The reason for testing for non-duplicated intervals in the above is we don't want to allow for the distance occuring between one "dx_safe" and one "dx_safe+CC2" to be selected as the maximum one, if there is another "dx_safe+CC2" between them. Is that right? i.e. if you have a vector c("dx_safe", "no", "no", "dx_safe+CC2", "no", "dx_safe+CC2") the distance is calculated as 3 and not 5. Let me know if this is not what you had in mind. Please test carefully before using because I don't have the data and can't verify it works as expected for all the edge-cases, but I think it should cover them.

Answer 2

How about a divide and conquer approach with split()

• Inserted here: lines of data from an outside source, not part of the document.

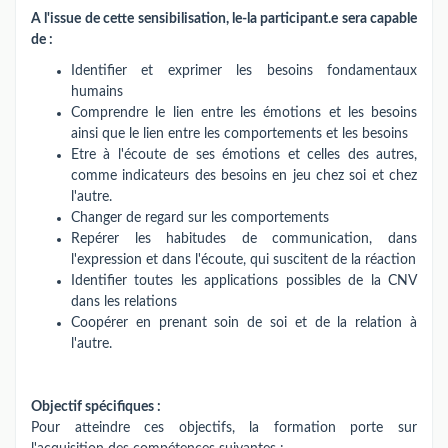
A l'issue de cette sensibilisation, le-la participant.e sera capable
de :
Identifier et exprimer les besoins fondamentaux
humains
Comprendre le lien entre les émotions et les besoins
ainsi que le lien entre les comportements et les besoins
Etre à l'écoute de ses émotions et celles des autres,
comme indicateurs des besoins en jeu chez soi et chez
l'autre.
Changer de regard sur les comportements
Repérer les habitudes de communication, dans
l'expression et dans l'écoute, qui suscitent de la réaction
Identifier toutes les applications possibles de la CNV
dans les relations
Coopérer en prenant soin de soi et de la relation à
l'autre.
Objectif spécifiques :
Pour atteindre ces objectifs, la formation porte sur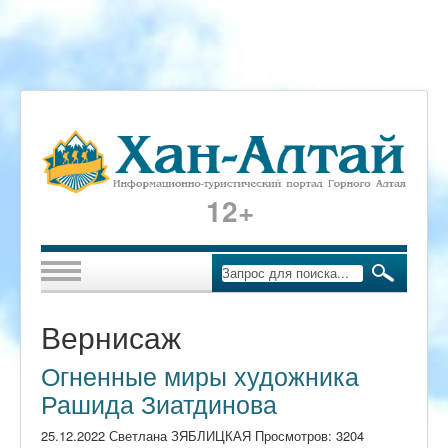
12+
Вернисаж
Огненные миры художника
Рашида Зиатдинова
25.12.2022 Светлана ЗЯБЛИЦКАЯ Просмотров: 3204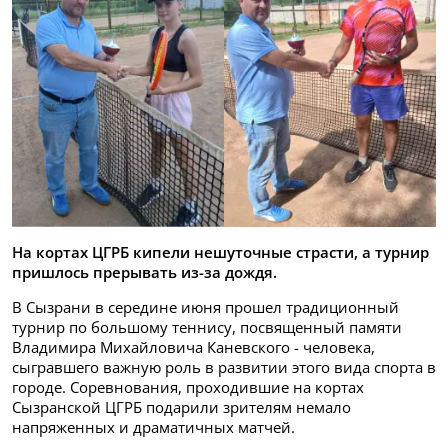
На кортах ЦГРБ кипели нешуточные страсти, а турнир
пришлось прерывать из-за дождя.
В Сызрани в середине июня прошел традиционный
турнир по большому теннису, посвященный памяти
Владимира Михайловича Каневского - человека,
сыгравшего важную роль в развитии этого вида спорта в
городе. Соревнования, проходившие на кортах
Сызранской ЦГРБ подарили зрителям немало
напряженных и драматичных матчей.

unsplit(lapply(split(df, df$Vehicle.ID), function(x) {
    lower <- which(x$safept=="dx_safe")[1]
    upper <- Filter(function(x) x>lower, which(x$safept=="dx_safe+CC2"))[1]
    if(is.na(upper)) {
            upper = nrow(x)
    }
    cbind(x, safetylower=x$gap.dist[lower], safetyupper=x$gap.dist[upper])
}), df$Vehicle.ID)

Here we basically create a data.frame for each "Vehicle.ID" then I used your definitions to find the appropriate row index for each value of "gap.dist". Finally, I add those values back to the data.frame and then unsplit() the data to restore the order.